Ces valeurs ont ensuite été comparées aux niveaux d’exposition alimentaire de la population française calculés à partir des données recueillies dans les études Inca3 , EAT2 et EATi menées par l’Anses.

Conclusion, il existe un risque de dépassement des VTR chez les consommateurs d’aliments à base de soja . Ainsi, 76 % des enfants de 3 à 5 ans consommant ces aliments dépassent la VTR, de même que 53 % des filles de 11 à 17 ans, 47 % des hommes de 18 ans et plus ainsi que des femmes de 18 à 50 ans. Ces résultats conduisent l’Anses à recommander de ne pas proposer ces aliments en restauration collective pour éviter que les repas pris dans ce cadre ne contribuent au risque de dépassement.

Réduire la teneur en isoflavones du soja est nécessaire et possible

L’Agence conseille de diversifier les aliments d’origine végétale , sachant que les légumes secs autres que le soja sont nettement moins riches en isoflavones. Des actions sont également possibles pour réduire les teneurs en isoflavones des produits à base de soja. Actuellement, une grande variabilité de ces teneurs est observée entre eux. Il y a par exemple 100 fois plus d’isoflavones dans des biscuits apéritifs à base de soja que dans la sauce soja.

Cette variabilité se retrouve aussi pour un même aliment , avec des teneurs pouvant par exemple varier du simple au double parmi les desserts au soja présents sur le marché français. Ceci est dû à plusieurs facteurs : d’une part la variété de soja, les conditions de culture et le degré de maturité de la plante, et d’autre part les procédés de fabrication ou la formulation des recettes.

Du côté de la restauration collective, qui représente 10 à 12 % des repas consommés par les Français (Source : enquête Gira 2024), le SNRC (Syndication national de la restauration collective) a indiqué par voie de communiqué avoir « pris connaissance de l’avis, rendu sur la base de travaux scientifiques […]. Cette recommandation s’inscrit dans la lignée de nombreuses recommandations et réglementations déjà intégrées par les entreprises de la restauration collective , ce qui en fait un modèle d’utilité publique exemplaire au service de la santé des Français ». L’organisation en profite pour rappeler que « le soja […] n’est plus utilisé pour les repas en crèches et de manière très limitée dans les cantines scolaires conformément au guide du Conseil national de la restauration collective (CNRC) sur l’expérimentation du menu végétarien (soit environ 1 repas contenant du soja, sur 5 repas végétariens) ». 

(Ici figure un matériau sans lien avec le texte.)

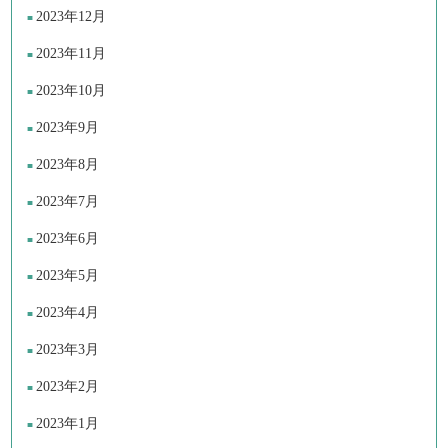
2023年12月
2023年11月
2023年10月
2023年9月
2023年8月
2023年7月
2023年6月
2023年5月
2023年4月
2023年3月
2023年2月
2023年1月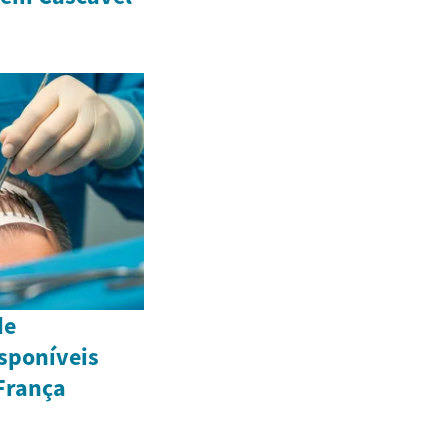
de
sponíveis
França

L’incompréhension des producteurs de soja

Sojaxa, l’association pour la promotion des aliments au soja, et Terres Univia, l’interprofession des huiles et des protéines végétales, ont quant à elles sollicité un rendez-vous avec l’Anses. Elles s’étonnent en effet de la position de l’Agence, qui diverge des recommandations émises par d’autres autorités de santé européennes . Et citent en l’exemple l’Allemagne et l’Autrice. « La Deutsche Gesellschaft für Ernährung (DGE, Société Allemande de Nutrition) recommande dans ses lignes directrices nutritionnelles de mars 2024 la consommation de produits à base de soja pour leurs apports en protéines. De même, le ministère de la Santé [autrichien], dans ses recommandations publiées en juillet 2024, considère les produits au soja comme une alternative aux protéines animales, mettant en avant leurs bienfaits nutritionnels », peut-on lire dans un communiqué conjoint. 

Sojaxa et Terres Univia regrettent en outre que les bienfaits du soja et l’approche bénéfices-risques n’aient pas été pris en compte dans les travaux de l’Anses . « [L’Agence] n’a pas intégré dans son analyse les résultats de différentes études menées chez l’Homme qui suggèrent qu’il n’y a pas de risques liés à la consommation de soja, voire d’autres études épidémiologiques qui mentionnent les bénéfices liés à la consommation de produits au soja, ainsi que des antécédents de consommation de produits au soja en Asie depuis des millénaires », estiment-elles.